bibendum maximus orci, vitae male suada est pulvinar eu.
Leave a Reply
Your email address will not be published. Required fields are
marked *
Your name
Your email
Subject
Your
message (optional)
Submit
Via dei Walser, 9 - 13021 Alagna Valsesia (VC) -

....................

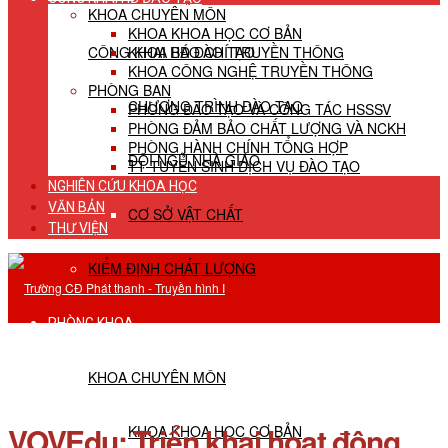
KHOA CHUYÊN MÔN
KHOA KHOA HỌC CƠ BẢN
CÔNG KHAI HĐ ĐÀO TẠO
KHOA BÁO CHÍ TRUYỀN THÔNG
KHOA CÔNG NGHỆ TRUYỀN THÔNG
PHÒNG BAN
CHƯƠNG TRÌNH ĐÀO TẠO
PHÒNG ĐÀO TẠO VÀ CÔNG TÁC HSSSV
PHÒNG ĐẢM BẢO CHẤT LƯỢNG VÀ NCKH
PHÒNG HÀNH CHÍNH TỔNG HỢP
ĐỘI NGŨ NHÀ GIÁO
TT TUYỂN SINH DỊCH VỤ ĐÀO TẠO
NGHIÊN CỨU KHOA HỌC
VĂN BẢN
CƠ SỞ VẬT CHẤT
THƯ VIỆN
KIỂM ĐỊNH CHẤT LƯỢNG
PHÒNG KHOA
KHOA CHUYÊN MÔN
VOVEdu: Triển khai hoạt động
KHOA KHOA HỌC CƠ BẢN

....................

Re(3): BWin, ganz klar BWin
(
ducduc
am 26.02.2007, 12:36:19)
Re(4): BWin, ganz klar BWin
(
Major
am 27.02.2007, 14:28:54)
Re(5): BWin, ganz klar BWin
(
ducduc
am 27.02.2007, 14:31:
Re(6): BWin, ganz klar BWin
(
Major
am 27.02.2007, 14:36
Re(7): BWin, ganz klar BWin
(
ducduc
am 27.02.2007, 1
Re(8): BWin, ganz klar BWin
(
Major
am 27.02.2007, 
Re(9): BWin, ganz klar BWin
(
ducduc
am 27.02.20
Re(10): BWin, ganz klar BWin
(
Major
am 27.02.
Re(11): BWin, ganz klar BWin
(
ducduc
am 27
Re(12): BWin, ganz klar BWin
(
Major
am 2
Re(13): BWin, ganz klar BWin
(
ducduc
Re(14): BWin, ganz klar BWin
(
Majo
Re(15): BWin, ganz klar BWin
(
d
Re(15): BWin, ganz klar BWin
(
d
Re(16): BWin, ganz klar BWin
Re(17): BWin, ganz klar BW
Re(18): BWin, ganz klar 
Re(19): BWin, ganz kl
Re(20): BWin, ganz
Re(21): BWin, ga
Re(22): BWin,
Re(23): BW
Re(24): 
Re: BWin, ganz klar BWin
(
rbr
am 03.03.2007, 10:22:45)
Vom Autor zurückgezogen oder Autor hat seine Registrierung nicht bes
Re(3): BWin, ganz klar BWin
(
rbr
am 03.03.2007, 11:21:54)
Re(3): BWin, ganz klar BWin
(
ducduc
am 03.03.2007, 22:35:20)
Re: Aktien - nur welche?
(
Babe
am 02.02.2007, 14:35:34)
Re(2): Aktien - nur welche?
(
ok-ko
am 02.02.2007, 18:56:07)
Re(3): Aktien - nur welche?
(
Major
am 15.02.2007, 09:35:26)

....................

## TO DO
Find the lines above with the word "THÔNG". Copy them out.

## SOLUTION TO THE PROBLEM
KHOA BÁO CHÍ TRUYỀN THÔNG
KHOA CÔNG NGHỆ TRUYỀN THÔNG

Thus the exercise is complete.